1) A program polling for VBlank may miss composition. This will cause the frame to be queued up for the next composition, meaning the previous frame will be shown twice as long.

2) Worse, the next frame may not miss composition, and end up overwriting the previously queued up frame - so you end up with a duplicate frame followed by a skipped frame.

3) The program's VSync implementation may naturally fail to detect VBlank (which has only a short duration), causing it to wait until the next VBlank and risk problems 1 and/or 2.

4) These problems may even combine to generate a 'perfect storm' of duplicate and/or missed frames.

As you can see, this polling setup is not ideal, and far worse when a compositor is present. There are multiple problems that can cause a new video frame to fail to be displayed, causing a previous frame to be displayed for longer than intended and potentially skipping the new frame altogether!

The solution is to work with the compositor instead of against it. Present a new video frame immediately and afterward, call a command that will block until the compositor has completed it's task (DwmFlush). This will ensure that at most 1 new video frame is presented to the compositor between each VBlank period. As long as the compositor is active, you also won't have to worry about polling for VBlank yourself anymore.

Of course, since Windows XP doesn't have a compositor and not all users on Vista and 7 run with the compositor enabled, you will need to retain the old method of VSync detection as a fallback. But the changes required will be minor additions to your existing code, so why not handle things this way under Vista and newer?

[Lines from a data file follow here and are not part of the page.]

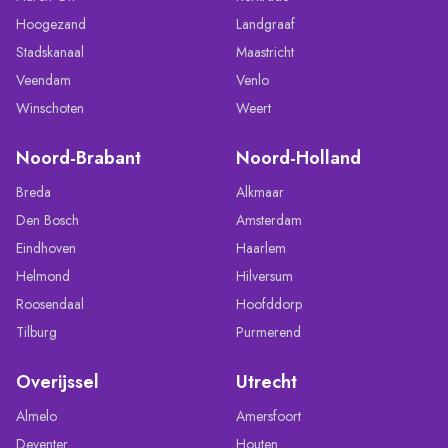
Hoogezand
Landgraaf
Stadskanaal
Maastricht
Veendam
Venlo
Winschoten
Weert
Noord-Brabant
Noord-Holland
Breda
Alkmaar
Den Bosch
Amsterdam
Eindhoven
Haarlem
Helmond
Hilversum
Roosendaal
Hoofddorp
Tilburg
Purmerend
Overijssel
Utrecht
Almelo
Amersfoort
Deventer
Houten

I made some comments on your post (in red) above. It might be good to give an example of the change - you're basically moving to:
if (DWM.isEnabled()) {
present();
DWM.DwmFlush();
} else {
waitForVBlank();
present();
}... where you might want to cache the 'isEnabled()' state (though it can change over time, so beware).

Another problem is that if you use the audio driver to synchronize your emulator, as higan does, this will block execution for at least 10ms at a time (because those are the increments in which Windows' audio service drains the buffers, except in exclusive mode WASAPI where you can set it yourself, down to 3ms or so), so if you disable video synchronization or move it off the main thread, you'll get video frames once every 10 or 20ms (depending on whether emulation progressed far enough to make one available before waiting on the audio driver for a buffer to become available).

One way to address that is to systematically insert smaller pauses (e.g. Sleep(1) with timeBeginPeriod set to 1ms), so you don't feed the audio driver in 10ms bursts. Of course you have to be careful that you don't underrun your audio buffers while doing this. My memory is a little hazy on how I implemented this in my 'vsync driver' build, but I'm sure other programmers can figure it out.